Below are entries with pictures in them. Output exactly the lines starting at the line with "Engelbert Remus POTOCEAN" and ending at the line with "vähintään 6 pelaajaa/sarja, muuten", both included, but not the pictures.

[Record excerpts Boundary: Start]

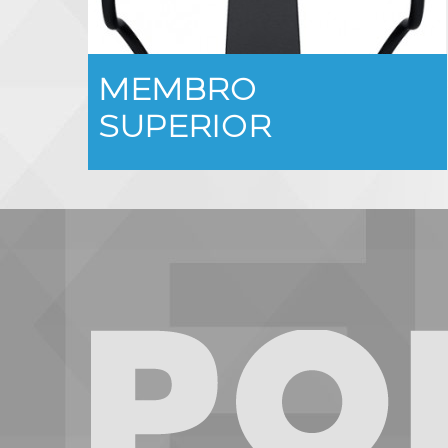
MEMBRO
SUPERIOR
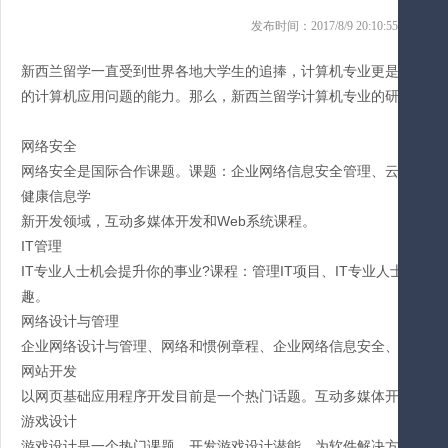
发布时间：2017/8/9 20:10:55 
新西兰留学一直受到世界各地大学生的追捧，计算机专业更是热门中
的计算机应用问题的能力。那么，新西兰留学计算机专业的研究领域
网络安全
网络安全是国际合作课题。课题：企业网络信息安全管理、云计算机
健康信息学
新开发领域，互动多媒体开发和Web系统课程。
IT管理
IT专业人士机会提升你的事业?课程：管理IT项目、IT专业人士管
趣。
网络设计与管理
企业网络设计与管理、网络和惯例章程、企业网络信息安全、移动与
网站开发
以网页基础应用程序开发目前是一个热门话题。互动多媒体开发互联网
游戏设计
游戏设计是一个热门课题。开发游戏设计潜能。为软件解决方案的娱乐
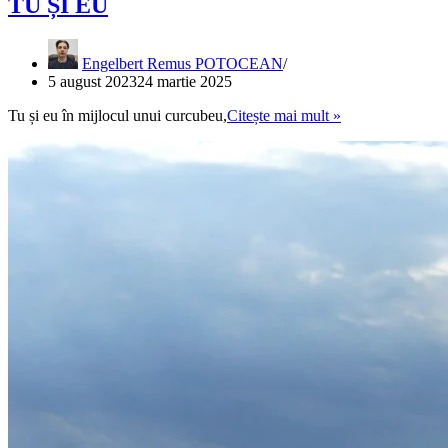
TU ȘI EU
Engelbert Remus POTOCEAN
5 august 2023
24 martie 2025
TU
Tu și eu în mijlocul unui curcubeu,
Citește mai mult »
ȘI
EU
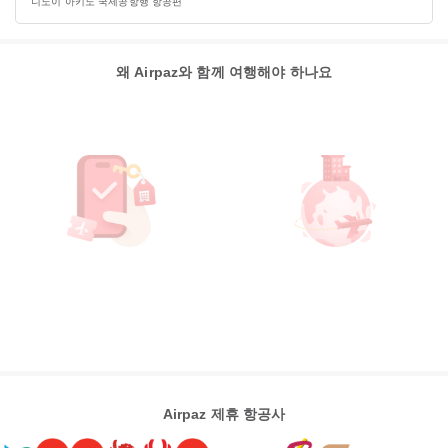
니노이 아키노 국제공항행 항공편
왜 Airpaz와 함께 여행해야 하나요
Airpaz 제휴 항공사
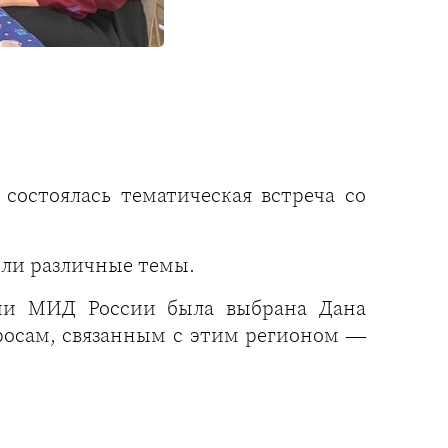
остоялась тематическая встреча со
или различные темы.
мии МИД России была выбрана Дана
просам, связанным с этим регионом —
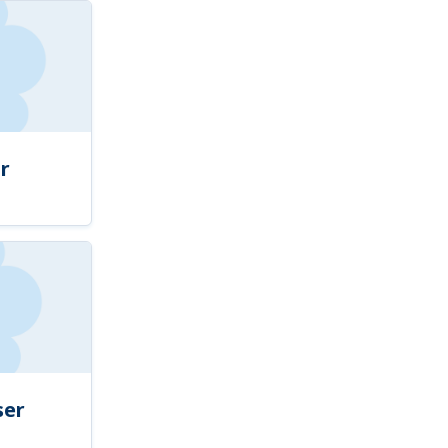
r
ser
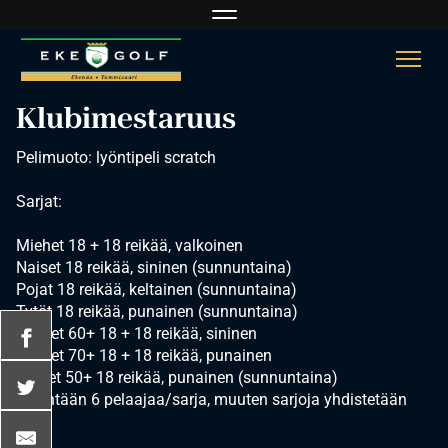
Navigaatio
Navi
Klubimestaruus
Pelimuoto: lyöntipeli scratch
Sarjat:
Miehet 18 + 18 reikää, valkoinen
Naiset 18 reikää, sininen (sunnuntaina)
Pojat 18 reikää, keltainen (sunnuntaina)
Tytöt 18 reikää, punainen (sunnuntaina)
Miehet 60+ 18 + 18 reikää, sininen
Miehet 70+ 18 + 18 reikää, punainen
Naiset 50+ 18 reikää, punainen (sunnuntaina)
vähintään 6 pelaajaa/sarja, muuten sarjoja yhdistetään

[Record excerpts Boundary: End]
[Record excerpts Boundary: Start]

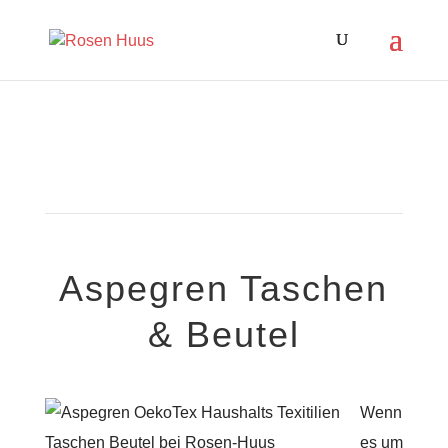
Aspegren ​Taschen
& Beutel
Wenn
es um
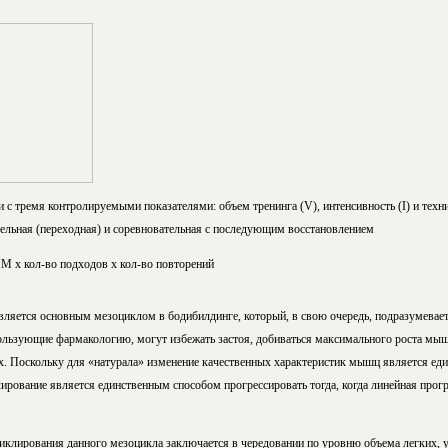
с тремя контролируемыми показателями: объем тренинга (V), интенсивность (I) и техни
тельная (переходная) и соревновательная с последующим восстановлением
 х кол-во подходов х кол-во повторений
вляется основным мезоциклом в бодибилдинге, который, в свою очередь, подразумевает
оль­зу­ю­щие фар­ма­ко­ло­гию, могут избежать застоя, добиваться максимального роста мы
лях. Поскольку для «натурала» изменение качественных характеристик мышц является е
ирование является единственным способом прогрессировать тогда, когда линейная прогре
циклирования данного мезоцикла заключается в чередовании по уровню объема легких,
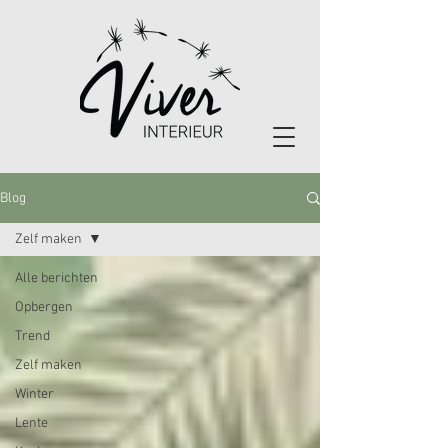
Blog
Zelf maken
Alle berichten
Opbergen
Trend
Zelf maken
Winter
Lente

[Record excerpts Boundary: End]

**Answer section:**
Engelbert Remus POTOCEAN
5 august 2023
24 martie 2025
TU
Tu și eu în mijlocul unui curcubeu,
Citește mai mult »
ȘI
EU
니노이 아키노 국제공항행 항공편
왜 Airpaz와 함께 여행해야 하나요
Airpaz 제휴 항공사
остоялась тематическая встреча со
или различные темы.
мии МИД России была выбрана Дана
просам, связанным с этим регионом —
r
ser
Navigaatio
Navi
Klubimestaruus
Pelimuoto: lyöntipeli scratch
Sarjat:
Miehet 18 + 18 reikää, valkoinen
Naiset 18 reikää, sininen (sunnuntaina)
Pojat 18 reikää, keltainen (sunnuntaina)
Tytöt 18 reikää, punainen (sunnuntaina)
Miehet 60+ 18 + 18 reikää, sininen
Miehet 70+ 18 + 18 reikää, punainen
Naiset 50+ 18 reikää, punainen (sunnuntaina)
vähintään 6 pelaajaa/sarja, muuten sarjoja yhdistetään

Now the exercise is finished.